§ The records:
-- Opening Marker --

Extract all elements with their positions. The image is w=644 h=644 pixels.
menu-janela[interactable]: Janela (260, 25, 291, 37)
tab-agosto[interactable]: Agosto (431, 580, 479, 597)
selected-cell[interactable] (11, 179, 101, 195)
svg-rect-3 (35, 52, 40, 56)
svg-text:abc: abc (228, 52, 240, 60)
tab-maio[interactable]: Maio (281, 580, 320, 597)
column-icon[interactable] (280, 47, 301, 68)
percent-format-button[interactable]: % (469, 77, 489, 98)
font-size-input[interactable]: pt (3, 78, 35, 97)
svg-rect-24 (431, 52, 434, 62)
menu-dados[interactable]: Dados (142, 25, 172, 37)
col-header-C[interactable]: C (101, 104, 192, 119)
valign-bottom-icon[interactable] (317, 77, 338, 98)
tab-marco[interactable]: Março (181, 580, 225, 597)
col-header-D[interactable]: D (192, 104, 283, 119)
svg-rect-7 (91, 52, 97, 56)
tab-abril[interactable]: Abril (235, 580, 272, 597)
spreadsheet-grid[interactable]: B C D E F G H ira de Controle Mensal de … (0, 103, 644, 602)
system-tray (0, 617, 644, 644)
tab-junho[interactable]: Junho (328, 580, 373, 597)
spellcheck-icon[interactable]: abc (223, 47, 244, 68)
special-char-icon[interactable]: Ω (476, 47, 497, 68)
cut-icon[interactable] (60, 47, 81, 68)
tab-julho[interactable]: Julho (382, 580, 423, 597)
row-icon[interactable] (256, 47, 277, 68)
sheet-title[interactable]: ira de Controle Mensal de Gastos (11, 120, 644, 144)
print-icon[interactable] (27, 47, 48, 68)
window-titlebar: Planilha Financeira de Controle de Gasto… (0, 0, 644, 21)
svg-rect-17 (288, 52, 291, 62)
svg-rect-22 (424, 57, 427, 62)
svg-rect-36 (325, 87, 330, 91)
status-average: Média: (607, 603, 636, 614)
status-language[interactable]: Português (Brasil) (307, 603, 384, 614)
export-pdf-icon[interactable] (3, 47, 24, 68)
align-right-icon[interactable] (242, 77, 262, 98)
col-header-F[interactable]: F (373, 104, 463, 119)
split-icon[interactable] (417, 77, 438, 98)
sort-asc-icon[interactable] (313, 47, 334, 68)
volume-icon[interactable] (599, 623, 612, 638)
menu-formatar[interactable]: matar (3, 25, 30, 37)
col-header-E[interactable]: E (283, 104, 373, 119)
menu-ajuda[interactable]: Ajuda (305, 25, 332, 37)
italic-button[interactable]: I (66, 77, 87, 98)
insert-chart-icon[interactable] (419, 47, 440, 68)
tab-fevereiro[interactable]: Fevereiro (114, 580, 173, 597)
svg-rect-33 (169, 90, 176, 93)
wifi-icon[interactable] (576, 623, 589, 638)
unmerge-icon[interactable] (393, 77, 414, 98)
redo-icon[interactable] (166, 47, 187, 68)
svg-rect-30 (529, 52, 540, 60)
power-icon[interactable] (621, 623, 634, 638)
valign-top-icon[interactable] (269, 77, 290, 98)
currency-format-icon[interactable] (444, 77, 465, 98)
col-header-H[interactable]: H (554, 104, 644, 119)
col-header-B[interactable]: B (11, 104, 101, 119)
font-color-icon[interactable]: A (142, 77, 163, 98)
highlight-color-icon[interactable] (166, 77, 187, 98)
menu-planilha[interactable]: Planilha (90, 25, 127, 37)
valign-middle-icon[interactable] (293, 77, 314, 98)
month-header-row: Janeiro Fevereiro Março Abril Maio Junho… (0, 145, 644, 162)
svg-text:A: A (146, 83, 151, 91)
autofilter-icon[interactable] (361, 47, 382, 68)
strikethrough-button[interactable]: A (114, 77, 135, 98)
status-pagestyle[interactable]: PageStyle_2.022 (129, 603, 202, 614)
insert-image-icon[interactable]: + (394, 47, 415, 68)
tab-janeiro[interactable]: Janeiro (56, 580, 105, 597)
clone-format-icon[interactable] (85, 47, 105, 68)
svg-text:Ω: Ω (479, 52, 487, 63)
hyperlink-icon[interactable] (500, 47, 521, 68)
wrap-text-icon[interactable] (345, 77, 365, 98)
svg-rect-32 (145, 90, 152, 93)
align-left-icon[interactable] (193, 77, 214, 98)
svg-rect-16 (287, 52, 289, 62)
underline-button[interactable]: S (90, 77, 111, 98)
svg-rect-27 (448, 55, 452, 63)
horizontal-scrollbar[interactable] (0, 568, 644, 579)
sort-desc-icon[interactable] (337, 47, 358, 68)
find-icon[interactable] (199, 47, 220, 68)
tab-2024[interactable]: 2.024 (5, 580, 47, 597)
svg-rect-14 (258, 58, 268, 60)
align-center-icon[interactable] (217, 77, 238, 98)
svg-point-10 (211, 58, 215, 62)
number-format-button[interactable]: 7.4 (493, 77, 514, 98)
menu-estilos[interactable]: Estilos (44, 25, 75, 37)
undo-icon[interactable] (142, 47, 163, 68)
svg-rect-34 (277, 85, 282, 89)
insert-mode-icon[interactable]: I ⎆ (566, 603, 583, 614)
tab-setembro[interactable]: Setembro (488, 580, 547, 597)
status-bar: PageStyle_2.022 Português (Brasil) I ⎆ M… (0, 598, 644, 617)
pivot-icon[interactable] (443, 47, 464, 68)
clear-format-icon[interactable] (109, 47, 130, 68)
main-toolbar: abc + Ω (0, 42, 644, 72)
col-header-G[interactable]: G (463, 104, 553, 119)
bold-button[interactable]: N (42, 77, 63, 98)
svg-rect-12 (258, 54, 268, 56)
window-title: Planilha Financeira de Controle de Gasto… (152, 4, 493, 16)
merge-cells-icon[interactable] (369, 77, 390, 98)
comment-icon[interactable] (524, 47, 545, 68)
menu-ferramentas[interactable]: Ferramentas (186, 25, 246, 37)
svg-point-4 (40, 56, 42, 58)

-- Closing Marker --

§ Exercise description:
Go through the material above, and wherever a line holds the word "font", copy it.

§ Solution for this exercise:
font-size-input[interactable]: pt (3, 78, 35, 97)
font-color-icon[interactable]: A (142, 77, 163, 98)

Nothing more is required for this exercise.